Rain Tears

Rain Tears

“Tears are the language of the soul.”

Van Gogh, visipix.com

Yesterday, with the coming rain, I was on edge. I was exhausted and distracted and anxious. When the lightning and thunder began, I lit candles and filled water jugs and waited. During the night, I slept fitfully, hearing the water teeming from the sky; but I am fine.

I live up on a hill in Marlboro, above the Whetstone, a few hundred yards from where it took out the bridge to Camp Neringa and stranded wedding guests for days.

By comparison, my house and driveway are relatively untouched.

And still, I am afraid.

I’ve had enough of flooding and vanishing roads and friends in crisis.
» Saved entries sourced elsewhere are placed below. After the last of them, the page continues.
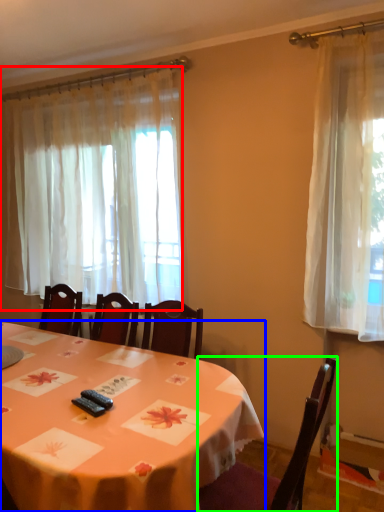 Question: Which object is positioned closest to curtain (highlighted by a red box)? Select from table (highlighted by a blue box) and chair (highlighted by a green box).

Choices:
 (A) table
 (B) chair

Answer: (A) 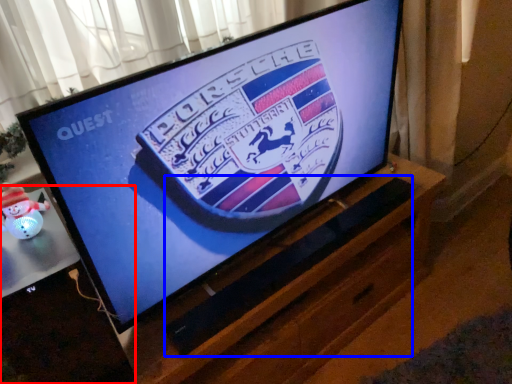 Question: Which point is further to the camera, desktop (highlighted by a red box) or speaker (highlighted by a blue box)?

Choices:
 (A) desktop
 (B) speaker

Answer: (B) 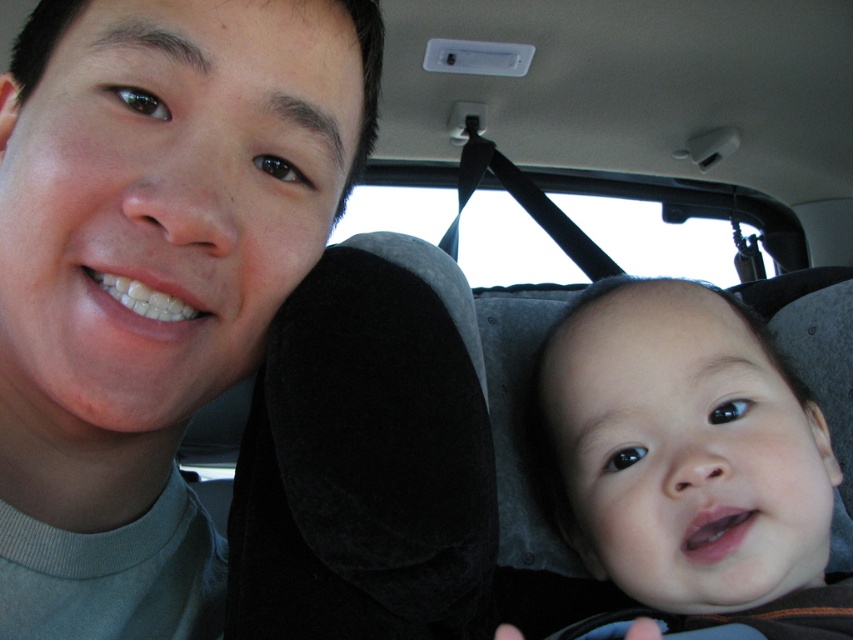 Question: Does matte gray headrest at left lie in front of smooth skin baby at right?

Choices:
 (A) no
 (B) yes

Answer: (A)

Question: Is matte gray headrest at left behind smooth skin baby at right?

Choices:
 (A) no
 (B) yes

Answer: (B)

Question: Which point is closer to the camera?

Choices:
 (A) smooth skin baby at right
 (B) matte gray headrest at left

Answer: (A)

Question: Is matte gray headrest at left below smooth skin baby at right?

Choices:
 (A) no
 (B) yes

Answer: (A) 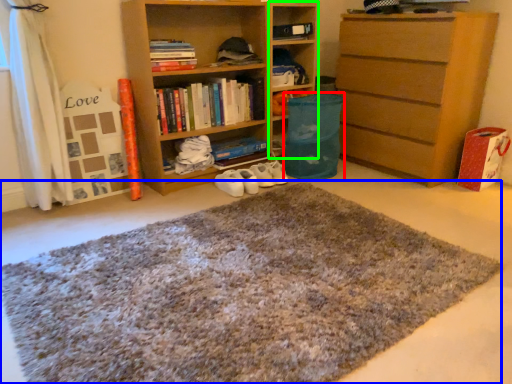 Question: Based on their relative distances, which object is farther from bean bag chair (highlighted by a red box)? Choose from doormat (highlighted by a blue box) and cabinet (highlighted by a green box).

Choices:
 (A) doormat
 (B) cabinet

Answer: (A) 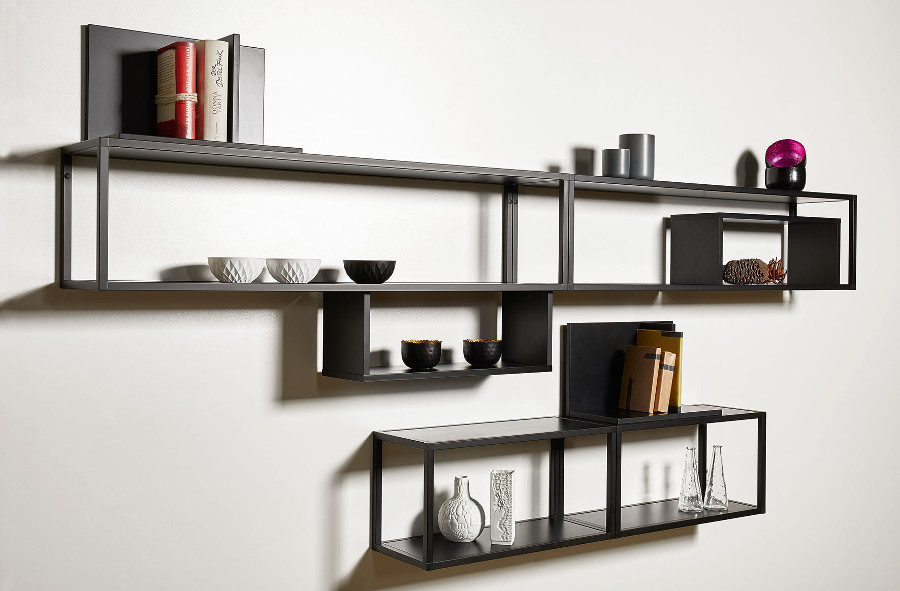 Where is `items on bottom shelve`? The image size is (900, 591). items on bottom shelve is located at coordinates (456, 521), (499, 506), (691, 483), (721, 480), (677, 346), (671, 371), (661, 376), (652, 362), (596, 387). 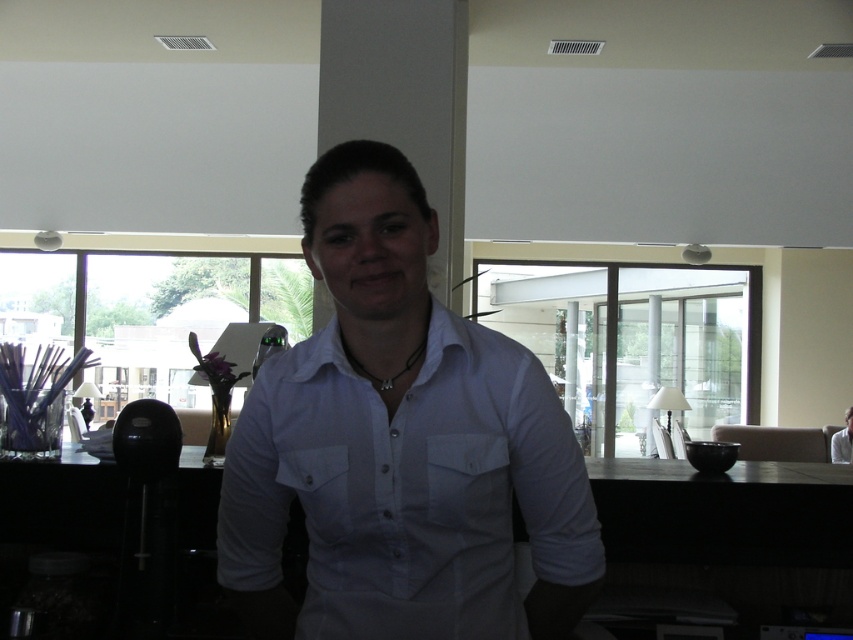 Question: Can you confirm if white cotton shirt at center is wider than white shirt at center?

Choices:
 (A) yes
 (B) no

Answer: (A)

Question: Which point is closer to the camera?

Choices:
 (A) (834, 435)
 (B) (440, 380)

Answer: (B)

Question: Is the position of white cotton shirt at center more distant than that of white shirt at center?

Choices:
 (A) yes
 (B) no

Answer: (B)

Question: Which point appears farthest from the camera in this image?

Choices:
 (A) (839, 440)
 (B) (399, 422)

Answer: (A)

Question: Is white cotton shirt at center bigger than white shirt at center?

Choices:
 (A) no
 (B) yes

Answer: (A) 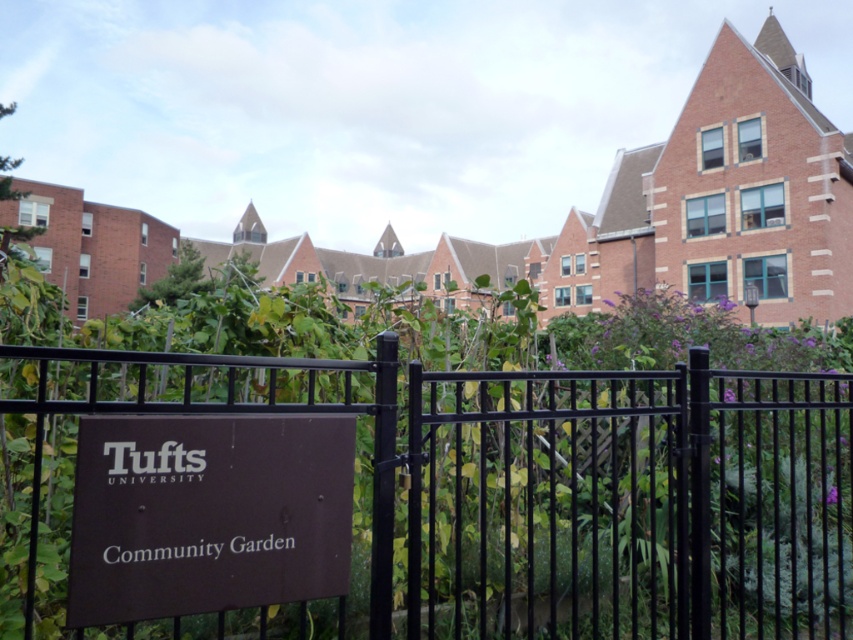 Question: Which object appears farthest from the camera in this image?

Choices:
 (A) brown matte sign at lower center
 (B) black metal fence at center

Answer: (A)

Question: Does black metal fence at center come behind brown matte sign at lower center?

Choices:
 (A) yes
 (B) no

Answer: (B)

Question: Can you confirm if black metal fence at center is thinner than brown matte sign at lower center?

Choices:
 (A) yes
 (B) no

Answer: (B)

Question: Which point is closer to the camera?

Choices:
 (A) (669, 563)
 (B) (157, 616)

Answer: (B)

Question: Considering the relative positions of black metal fence at center and brown matte sign at lower center in the image provided, where is black metal fence at center located with respect to brown matte sign at lower center?

Choices:
 (A) left
 (B) right

Answer: (B) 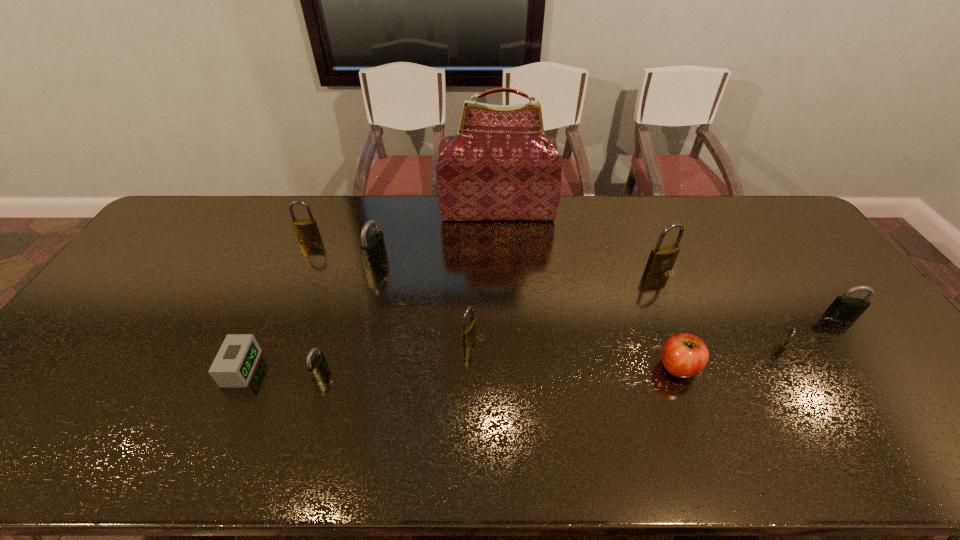 Find the location of a particular element. The width and height of the screenshot is (960, 540). the second closest brass padlock to the biggest black padlock is located at coordinates (468, 331).

At what (x,y) coordinates should I click in order to perform the action: click on black padlock that is the second closest one to the third brass padlock from right to left. Please return your answer as a coordinate pair (x, y). This screenshot has height=540, width=960. Looking at the image, I should click on (373, 250).

I want to click on black padlock that is the closest to the second object from right to left, so click(844, 307).

You are a GUI agent. You are given a task and a screenshot of the screen. Output one action in this format:
    pyautogui.click(x=<x>, y=<y>)
    Task: Click on the vacant region that satisfies the following two spatial constraints: 1. on the back side of the smallest black padlock; 2. on the right side of the second smallest brass padlock
    This screenshot has width=960, height=540.
    Given the screenshot: What is the action you would take?
    [330, 338]

Locate an element on the screen. This screenshot has width=960, height=540. vacant region that satisfies the following two spatial constraints: 1. on the front side of the smallest brass padlock; 2. on the right side of the fourth object from left to right is located at coordinates (353, 351). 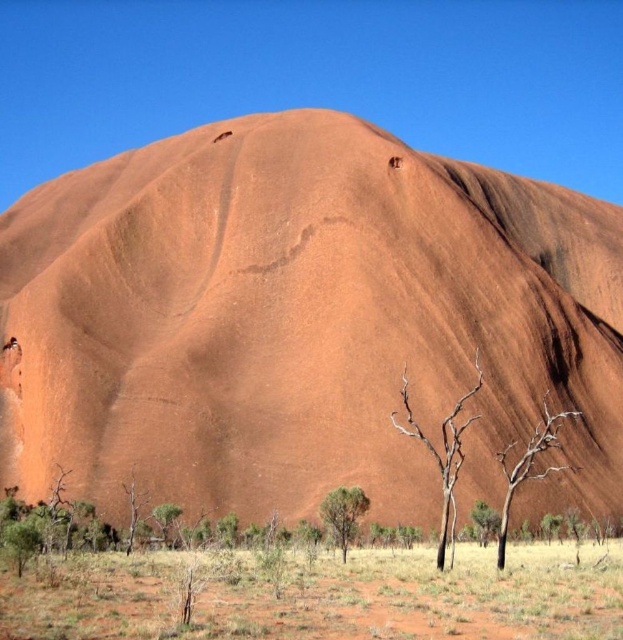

And still, the rains come.

Out of courtesy, I put in a call to my busy, doctor father who tried to reach me during it all. My entire extended family has long been frustrated that I don’t have a cell phone, and when the devastation hit Vermont, they were exceptionally concerned following our days without power or phone.

Today is a holiday, so my father is probably in Annapolis where he spends his weekends sailing. I try him on his cell, and end up leaving a message; after which I feel hot tears spring to my eyes–like those of a child.

Though I’ve never been a “daddy’s girl,” I have to restrain myself from weeping when he returns my call.